▶ [DATA FOR THIS TASK]:
========================================================================

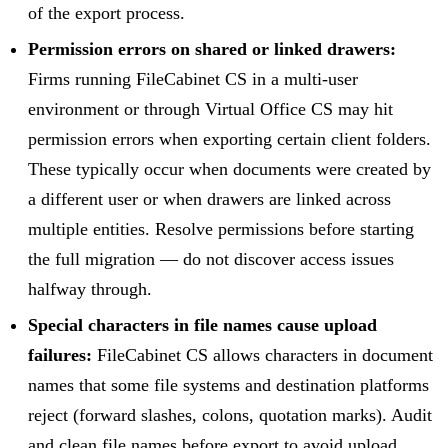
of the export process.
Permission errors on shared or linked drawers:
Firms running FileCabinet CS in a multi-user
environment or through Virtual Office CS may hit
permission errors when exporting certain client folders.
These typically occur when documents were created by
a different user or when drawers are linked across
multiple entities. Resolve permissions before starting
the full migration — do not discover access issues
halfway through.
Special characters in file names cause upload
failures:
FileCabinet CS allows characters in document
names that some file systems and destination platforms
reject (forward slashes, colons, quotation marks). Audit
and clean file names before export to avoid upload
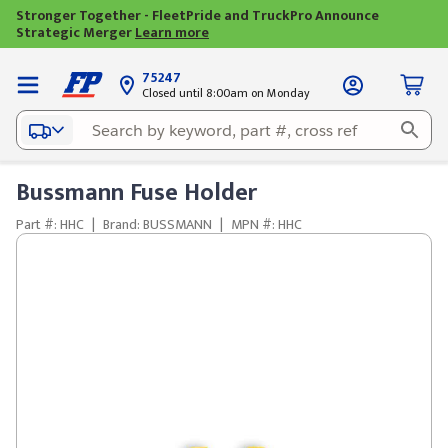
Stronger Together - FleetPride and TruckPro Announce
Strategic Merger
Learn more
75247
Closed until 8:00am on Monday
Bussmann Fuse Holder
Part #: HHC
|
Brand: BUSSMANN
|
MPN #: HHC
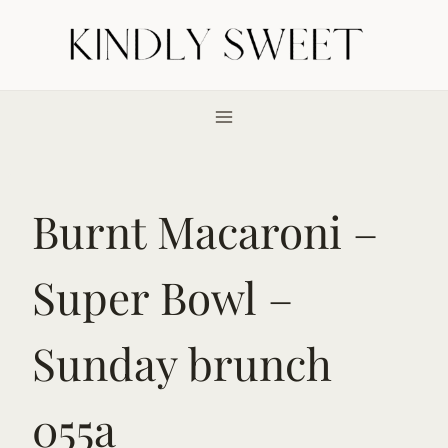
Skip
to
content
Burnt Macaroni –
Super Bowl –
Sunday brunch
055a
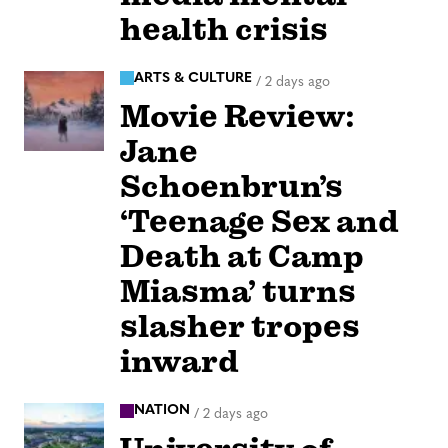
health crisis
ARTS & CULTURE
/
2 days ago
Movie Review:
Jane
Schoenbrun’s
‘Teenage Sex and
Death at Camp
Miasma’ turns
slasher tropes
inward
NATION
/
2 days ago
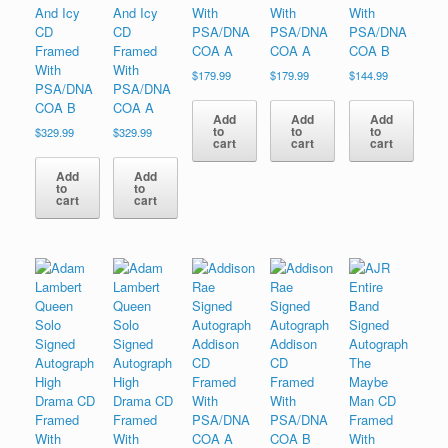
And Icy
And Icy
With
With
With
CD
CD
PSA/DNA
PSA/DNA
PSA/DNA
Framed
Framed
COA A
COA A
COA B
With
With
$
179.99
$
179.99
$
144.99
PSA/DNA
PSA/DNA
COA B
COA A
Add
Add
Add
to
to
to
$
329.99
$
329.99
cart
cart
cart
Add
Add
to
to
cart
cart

========================================================================

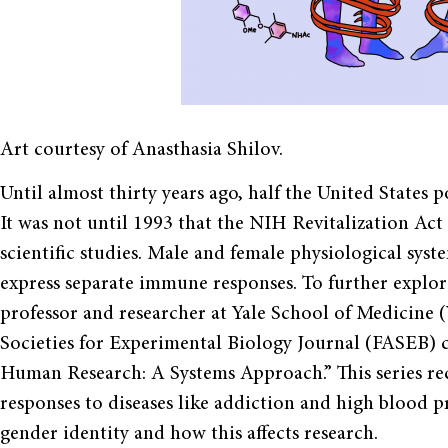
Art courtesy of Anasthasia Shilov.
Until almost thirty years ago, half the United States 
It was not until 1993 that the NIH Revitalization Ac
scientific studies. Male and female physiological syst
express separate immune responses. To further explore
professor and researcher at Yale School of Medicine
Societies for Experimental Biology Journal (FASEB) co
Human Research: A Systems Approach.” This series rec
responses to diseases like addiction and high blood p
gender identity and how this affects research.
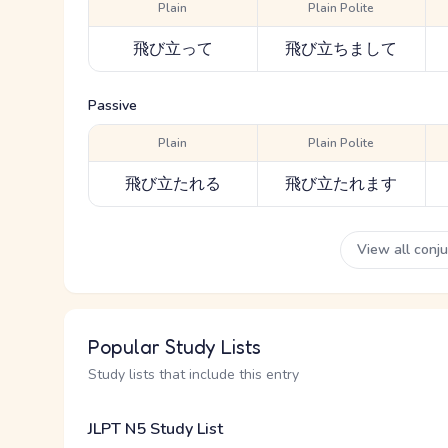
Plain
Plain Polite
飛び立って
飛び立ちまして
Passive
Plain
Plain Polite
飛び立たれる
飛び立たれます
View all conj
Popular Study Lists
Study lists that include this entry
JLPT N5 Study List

========================================================================

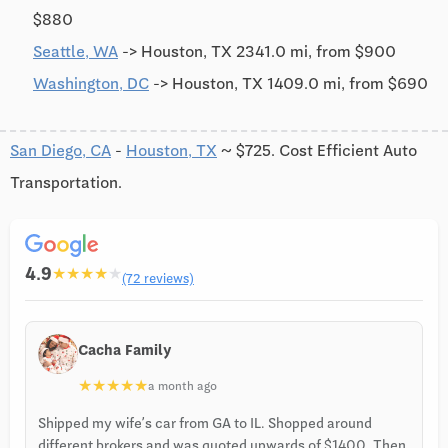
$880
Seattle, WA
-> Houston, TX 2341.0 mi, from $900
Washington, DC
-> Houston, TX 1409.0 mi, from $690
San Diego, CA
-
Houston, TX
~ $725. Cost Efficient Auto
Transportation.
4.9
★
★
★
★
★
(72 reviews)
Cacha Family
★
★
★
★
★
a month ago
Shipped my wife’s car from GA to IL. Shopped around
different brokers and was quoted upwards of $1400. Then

========================================================================

▶ [EXERCISE GOAL]: Copy only this part of the entries above: the line with "of the export process.", the line with "FileCabinet CS allows characters in document", and the lines between, all exactly as written.

▶ [ANSWER BOX]:
of the export process.
Permission errors on shared or linked drawers:
Firms running FileCabinet CS in a multi-user
environment or through Virtual Office CS may hit
permission errors when exporting certain client folders.
These typically occur when documents were created by
a different user or when drawers are linked across
multiple entities. Resolve permissions before starting
the full migration — do not discover access issues
halfway through.
Special characters in file names cause upload
failures:
FileCabinet CS allows characters in document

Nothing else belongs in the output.